# Looks like I am back again!



## Glowstar

Well ladies.....it looks like I might be back...AGAIN!!!

OK so MC on the 17th June at 6 weeks and D&C with blood transfusion on 18th June.....no AF since.

I am totally crapping myself!!! I have felt weird for a couple of days....neck ache for about 4 days and swear my nipples are like they were when they were pregnant..even other half commented that they looked like saucers!! So I go to the shops this afternoon and wander into poundland and pick up some HPT's for the next time we are seriously trying...2 for a £1...strip tests 25miu sensitivity. Great for a POAS addict.

So I get home at 4.00pm and decide to go to the loo.....only 9dpo and pee'd in a cup....I know...bad girl right!!! so I dip the cheapie strip and sit on the loo watching the dye run through it and I swear I see a faint line remember just over a week ago I did a 10miu IC to make sure I had def ovulated and the HCG was completely out my system and got a complete stark white BFN. I had a couple of digi's in the draw....so decided what the hell put yourself out of your misery...will say 'not pregnant', other test is prob an evap etc etc...this is what I got...

https://i1110.photobucket.com/albums/h457/glowstar71/9dpo25miu160711-1.jpg

https://i1110.photobucket.com/albums/h457/glowstar71/digi9dpo16711.jpg


----------



## BeachComber

Oh yes I see that line quite clearly!!!! :thumbup:CONGRATS to you!!! H & H Nine Months to you too!! :hugs::hugs:


----------



## Garnet

Congrats and digitals are usually accurate... Good Luck!


----------



## Wind

Congratulations!! :happydance:


----------



## herbie

massive congrats hunni xxxxxxx welcome back xxxxxx


----------



## pip7890

:wohoo:

Pip x


----------



## Storm1jet2

YES!!!!!!!!!!!!!!!!


----------



## Andypanda6570

:happydance::happydance::happydance::happydance::dust::dust::dust::dust::dust::dust::dust::dust::dust::dust::dust: I wish you so much love and luck..What wonderful news and you give me hope.. XOXOXO Congrats!! :hugs:


----------



## Omi

OMG, fab news hun!! elcome back and tons of good luck and sticky :dust: coming your way!! 

:hug: xxx


----------



## Glowstar

Thanks Ladies....I am panicking to be honest. I keep questioning that BFN I had and wondering wether it was wrong :nope: and maybe it is HCG left over :wacko:

I really need to see the tests getting darker to truly believe it :nope:


----------



## kirmal12

Congratulations :happydance:


----------



## Desperado167

:wohoo:::wohoo::wohoo::wohoo::wohoo:


----------



## kosh

congrats!! :happydance: :happydance:


----------



## Claireyb1

That's great news! welcome back.
xxx


----------



## Glowstar

Thanks for the warm welcome ladies.

Well I have been fretting all day so when I came home I had a look in the bedroom bin and voila....here is my neg HPT from the 9th July....

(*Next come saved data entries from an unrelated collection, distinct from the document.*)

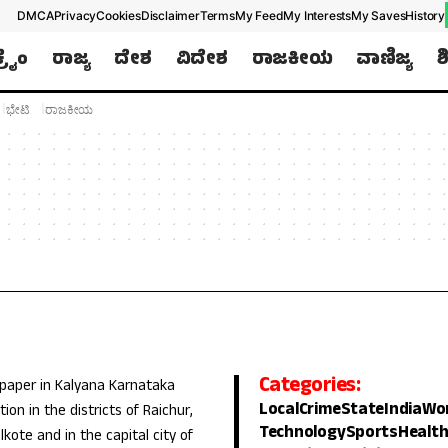
DMCA
Privacy
Cookies
Disclaimer
Terms
My Feed
My Interests
My Saves
History
ಕ್ರೈಂ
ರಾಜ್ಯ
ದೇಶ
ವಿದೇಶ
ರಾಜಕೀಯ
ವಾಣಿಜ್ಯ
ಶ
ಭೇಟಿ
ರಾಜಕೀಯ
Categories:
 paper in Kalyana Karnataka
Local
Crime
State
India
Wo
ion in the districts of Raichur,
Technology
Sports
Healt
lkote and in the capital city of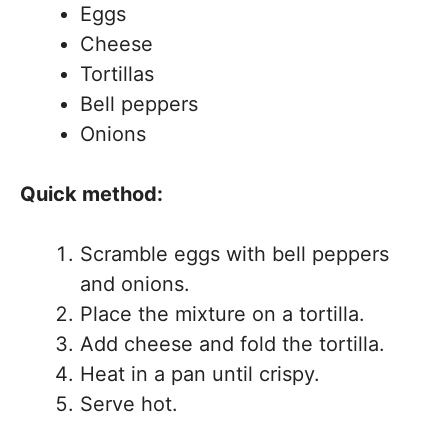
Eggs
Cheese
Tortillas
Bell peppers
Onions
Quick method:
Scramble eggs with bell peppers
and onions.
Place the mixture on a tortilla.
Add cheese and fold the tortilla.
Heat in a pan until crispy.
Serve hot.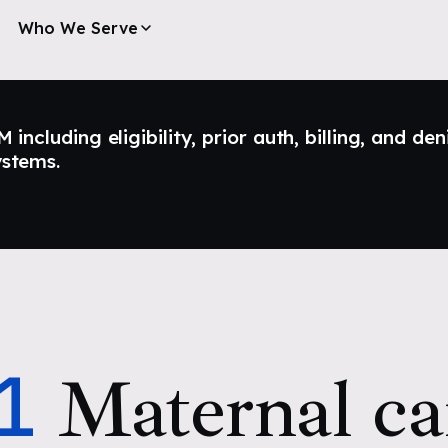
Who We Serve
ncluding eligibility, prior auth, billing, and den
ystems.
1
Maternal ca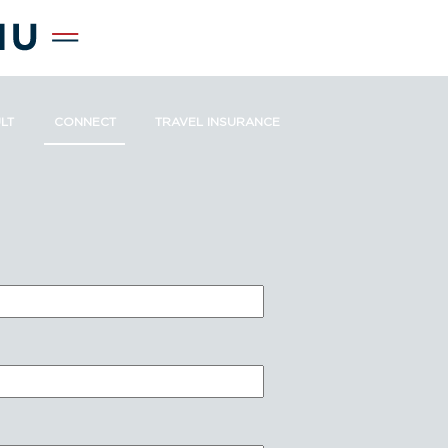
LT
CONNECT
TRAVEL INSURANCE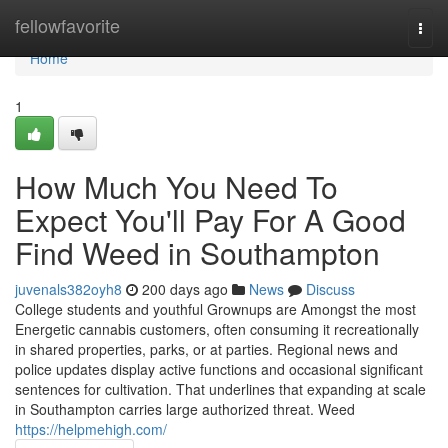
Home
fellowfavorite
Togg
navi
Home
1
How Much You Need To
Expect You'll Pay For A Good
Find Weed in Southampton
juvenals382oyh8
200 days ago
News
Discuss
College students and youthful Grownups are Amongst the most
Energetic cannabis customers, often consuming it recreationally
in shared properties, parks, or at parties. Regional news and
police updates display active functions and occasional significant
sentences for cultivation. That underlines that expanding at scale
in Southampton carries large authorized threat. Weed
https://helpmehigh.com/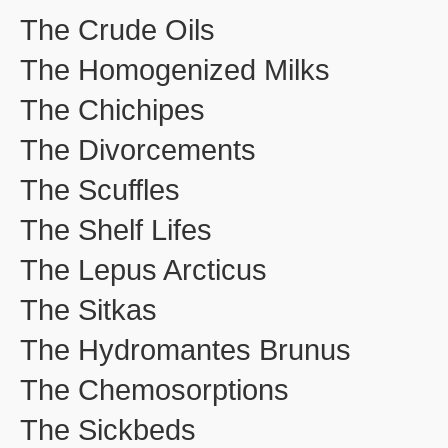
The Crude Oils
The Homogenized Milks
The Chichipes
The Divorcements
The Scuffles
The Shelf Lifes
The Lepus Arcticus
The Sitkas
The Hydromantes Brunus
The Chemosorptions
The Sickbeds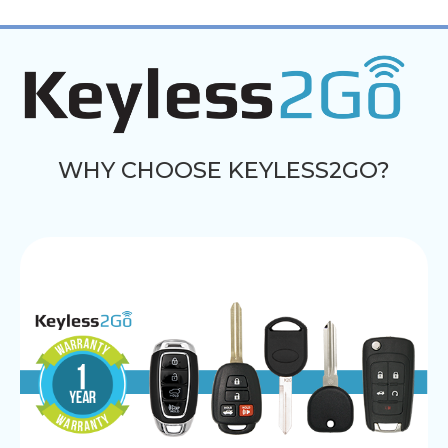
WHY CHOOSE KEYLESS2GO?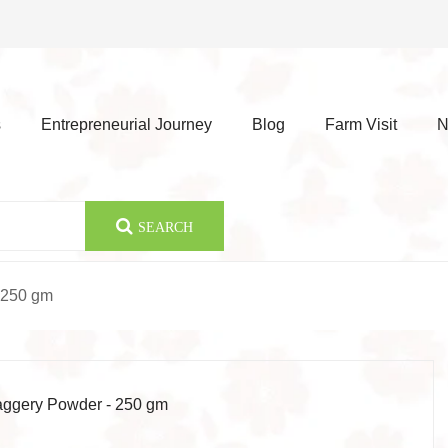
s
Entrepreneurial Journey
Blog
Farm Visit
N
SEARCH
 250 gm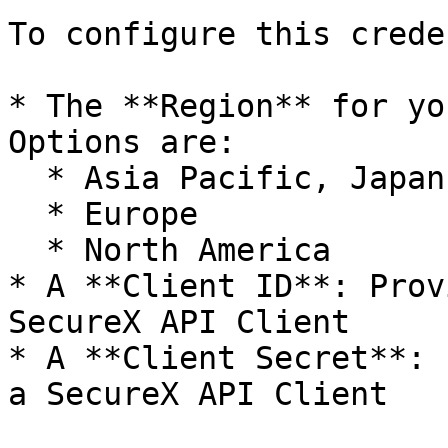
To configure this crede
* The **Region** for yo
Options are:

  * Asia Pacific, Japan, and China

  * Europe

  * North America

* A **Client ID**: Prov
SecureX API Client

* A **Client Secret**: 
a SecureX API Client
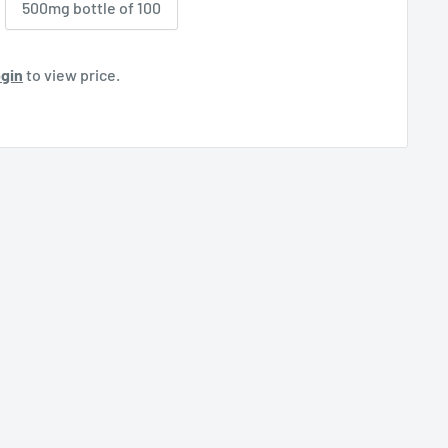
500mg bottle of 100
gin
to view price.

https://i1110.photobucket.com/albums/h457/glowstar71/negHPT9thjuly20112.jpg

and here are 2 FRER's...one from 10dpo FMU and one from today 11dpo 5.15pm so not 48 hrs....is it getting darker??

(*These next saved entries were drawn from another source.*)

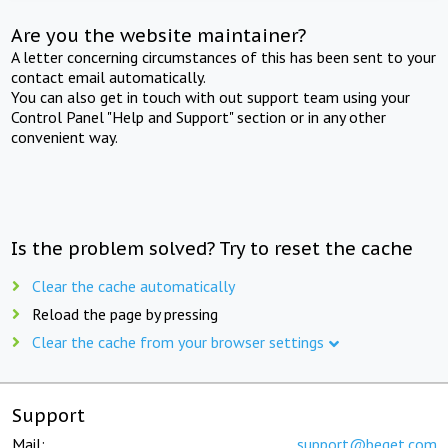
Are you the website maintainer?
A letter concerning circumstances of this has been sent to your
contact email automatically.
You can also get in touch with out support team using your
Control Panel "Help and Support" section or in any other
convenient way.
Is the problem solved? Try to reset the cache
Clear the cache automatically
Reload the page by pressing
Clear the cache from your browser settings
Support
Mail:
support@beget.com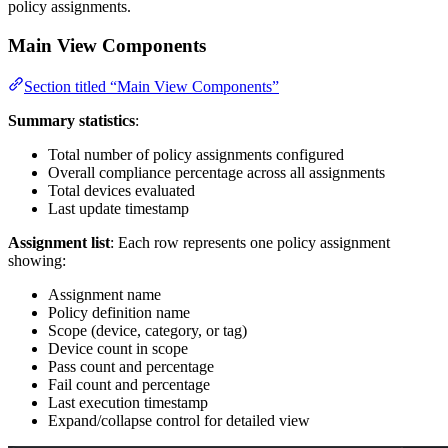
policy assignments.
Main View Components
Section titled “Main View Components”
Summary statistics
:
Total number of policy assignments configured
Overall compliance percentage across all assignments
Total devices evaluated
Last update timestamp
Assignment list
: Each row represents one policy assignment
showing:
Assignment name
Policy definition name
Scope (device, category, or tag)
Device count in scope
Pass count and percentage
Fail count and percentage
Last execution timestamp
Expand/collapse control for detailed view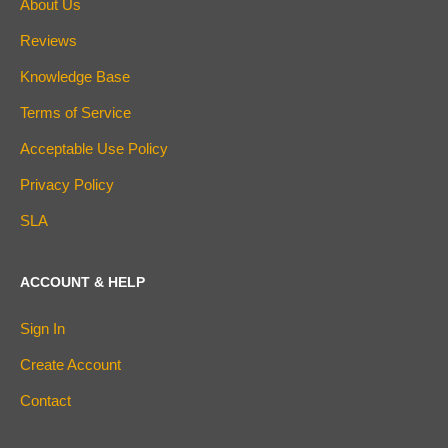
About Us
Reviews
Knowledge Base
Terms of Service
Acceptable Use Policy
Privacy Policy
SLA
ACCOUNT & HELP
Sign In
Create Account
Contact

https://i1110.photobucket.com/albums/h457/glowstar71/Frers10dpo11dpo.jpg


----------



## Desperado167

Def getting darker and u are def pregnant :happydance::happydance::happydance:


----------



## Omi

Preggo eggo Mrs! :yipee:


----------



## Samantha675

Looks positive to me!

I ovulated 2 weeks after my MC in January. We didn't TTC, as I wanted to wait a month. But I got pregnant the next.


----------



## herbie

def getting darker xxx congrats!!!!!!!!!


----------



## Storm1jet2

Sure is! How wonderful! Welcome back!


----------



## Glowstar

Here's today's 25miu test 12dpo @ 6pm....think I'm starting to believe it more now...just need to get over the hurdle with these Beta tests :wacko:

https://i1110.photobucket.com/albums/h457/glowstar71/Photo_3325DA49-8DB8-4117-A59D-5E0898BD88E6.jpg


----------



## ciarhwyfar

You go, girl! Though I would suggest starting to wean yourself off the pee sticks. :winkwink:

Glad to have you back though!


----------



## alison29

Wow how lucky is that! Congrats


----------



## creatingpeace

Fantastic news, congrats!!!!


----------



## Glowstar

OK I am turning into a complete POAS addict!!! getting 2nd betas done tomorrow but still haven't got results from first....Dr wasn't available to comment on them today, even though they have them they couldn't give them to me!! I know it won't mean much without the 2nd result but after everything I have been through the last month...I want to know!! 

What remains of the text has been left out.